Can We Unlearn Racism?

Europe does not have a good track record when it comes to addressing racism—or even admitting it exists. Despite the pervasiveness of ethnic profiling, police brutality and discrimination on the housing and labor markets, countries struggle to tackle racism. In Can We Unlearn Racism? Jacob Boersema uses South Africa as a lens to understand this challenge.
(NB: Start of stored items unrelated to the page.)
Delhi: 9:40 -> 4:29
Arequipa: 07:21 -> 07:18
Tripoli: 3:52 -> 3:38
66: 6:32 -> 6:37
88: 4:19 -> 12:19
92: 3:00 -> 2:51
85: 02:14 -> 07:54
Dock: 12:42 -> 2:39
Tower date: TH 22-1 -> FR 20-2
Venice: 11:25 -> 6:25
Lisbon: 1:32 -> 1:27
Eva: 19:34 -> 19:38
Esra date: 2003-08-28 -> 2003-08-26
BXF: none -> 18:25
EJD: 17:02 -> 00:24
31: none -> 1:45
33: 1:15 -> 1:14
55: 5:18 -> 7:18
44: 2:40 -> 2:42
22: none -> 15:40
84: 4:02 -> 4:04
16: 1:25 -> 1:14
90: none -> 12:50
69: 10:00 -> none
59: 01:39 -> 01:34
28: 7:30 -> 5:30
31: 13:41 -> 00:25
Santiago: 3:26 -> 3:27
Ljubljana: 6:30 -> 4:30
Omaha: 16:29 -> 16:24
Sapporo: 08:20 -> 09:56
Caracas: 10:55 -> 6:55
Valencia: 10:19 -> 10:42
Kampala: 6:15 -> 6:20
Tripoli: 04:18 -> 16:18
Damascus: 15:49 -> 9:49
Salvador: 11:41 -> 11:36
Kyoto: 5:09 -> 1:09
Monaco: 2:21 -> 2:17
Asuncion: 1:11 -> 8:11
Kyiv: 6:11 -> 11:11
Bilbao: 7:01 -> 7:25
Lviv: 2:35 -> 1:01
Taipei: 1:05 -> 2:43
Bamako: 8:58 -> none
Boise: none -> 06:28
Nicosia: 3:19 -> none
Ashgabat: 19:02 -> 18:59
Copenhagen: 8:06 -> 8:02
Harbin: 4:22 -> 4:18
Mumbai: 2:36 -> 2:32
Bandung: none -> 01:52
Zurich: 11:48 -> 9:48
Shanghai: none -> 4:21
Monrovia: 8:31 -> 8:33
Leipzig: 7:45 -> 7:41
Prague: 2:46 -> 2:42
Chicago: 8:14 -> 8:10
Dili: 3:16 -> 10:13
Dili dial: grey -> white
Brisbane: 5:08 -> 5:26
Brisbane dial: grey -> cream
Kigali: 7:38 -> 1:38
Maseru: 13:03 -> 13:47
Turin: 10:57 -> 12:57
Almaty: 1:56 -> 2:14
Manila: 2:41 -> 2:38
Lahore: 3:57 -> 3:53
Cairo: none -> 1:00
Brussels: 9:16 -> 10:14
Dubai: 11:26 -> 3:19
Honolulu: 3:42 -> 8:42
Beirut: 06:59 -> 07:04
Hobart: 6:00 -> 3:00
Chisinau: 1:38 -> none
What does a small white minority in Africa teach Europeans about how to face a racist past? Boersema argues that it requires nothing less than unlearning racism: confronting the shame of a racist past, acknowledging privilege, and, to varying degrees, rethinking notions of white nationalism. Drawing on interviews with a cross-section of White South Africans, Boersema depicts the limits and possibilities of individual and collective transformation. He also reveals that the process of unlearning racism can give rise to white identity politics—a new form of racism born out of misappropriating antiracist strategies. In this event we will investigate a question that should be at the forefront of every society’s collective consciousness.

About the speakers

Jacob Boersema is a Lecturer at New York University. He is a sociologist and historian who studies race, racism, and whiteness in the Global South and North. He was previously a postdoctoral researcher at Rutgers University and a postdoctoral fellow at Yale University’s Center of Cultural Sociology. Can We Unlearn Racism: What South Africa Teaches Us About Whiteness, published by Stanford University Press, is his first book. He is an avid open water swimmer as long as there is no ice.

Saskia Bonjour is associate professor in political science at the University of Amsterdam. Her research focuses on the politics of migration and citizenship in the Netherlands and in Europe. The role of family, gender, and sexuality norms in the construction of national, cultural and racial identities is central in her research. She has also published about party politics, the role of the judiciary in policymaking, and the impact of EU migration policies on domestic politics.

Darshan Vigneswaran is the Co-Director of the Institute for Migration and Ethnic Studies and Associate Professor at the Department of Political Science, University of Amsterdam. He edits the journal European Journal of International Relations and is also a Senior Researcher at the African Centre for Migration and Society, WITS University. From 2010-12 he was a Research Fellow at the Max Planck Institute for Religious and Ethnic Diversity where he co-coordinated an international working group on Public Space and Diversity. In 2008, he was a British Academy Fellow at the International Migration Institute, University of Oxford.

Sarah Bracke is Professor of Sociology of Gender and Sexuality at the University of Amsterdam. She is PI of the Vici research project EnGendering Europe’s ‘Muslim Question’ funded by the Dutch Research Council, and director of the Amsterdam Research Centre for Gender and Sexuality.